▸ **What to do**
With pictures excluded, output exactly the lines that run from the first line of the data below through the line containing "cromática y emocional: arquitecturas, flores, corazones, frutos".

▸ **Recorded information**
# # # # #

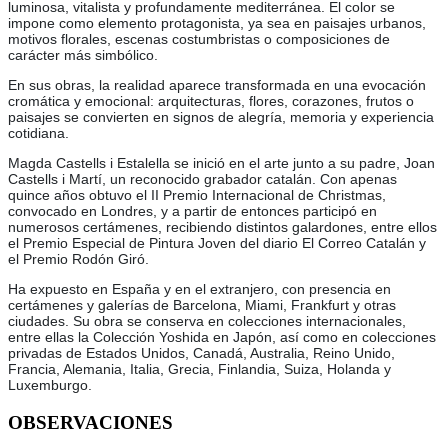
luminosa, vitalista y profundamente mediterránea. El color se
impone como elemento protagonista, ya sea en paisajes urbanos,
motivos florales, escenas costumbristas o composiciones de
carácter más simbólico.
En sus obras, la realidad aparece transformada en una evocación
cromática y emocional: arquitecturas, flores, corazones, frutos o
paisajes se convierten en signos de alegría, memoria y experiencia
cotidiana.
Magda Castells i Estalella se inició en el arte junto a su padre, Joan
Castells i Martí, un reconocido grabador catalán. Con apenas
quince años obtuvo el II Premio Internacional de Christmas,
convocado en Londres, y a partir de entonces participó en
numerosos certámenes, recibiendo distintos galardones, entre ellos
el Premio Especial de Pintura Joven del diario El Correo Catalán y
el Premio Rodón Giró.
Ha expuesto en España y en el extranjero, con presencia en
certámenes y galerías de Barcelona, Miami, Frankfurt y otras
ciudades. Su obra se conserva en colecciones internacionales,
entre ellas la Colección Yoshida en Japón, así como en colecciones
privadas de Estados Unidos, Canadá, Australia, Reino Unido,
Francia, Alemania, Italia, Grecia, Finlandia, Suiza, Holanda y
Luxemburgo.
OBSERVACIONES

# # # # #

▸ **Solution below**
luminosa, vitalista y profundamente mediterránea. El color se
impone como elemento protagonista, ya sea en paisajes urbanos,
motivos florales, escenas costumbristas o composiciones de
carácter más simbólico.
En sus obras, la realidad aparece transformada en una evocación
cromática y emocional: arquitecturas, flores, corazones, frutos o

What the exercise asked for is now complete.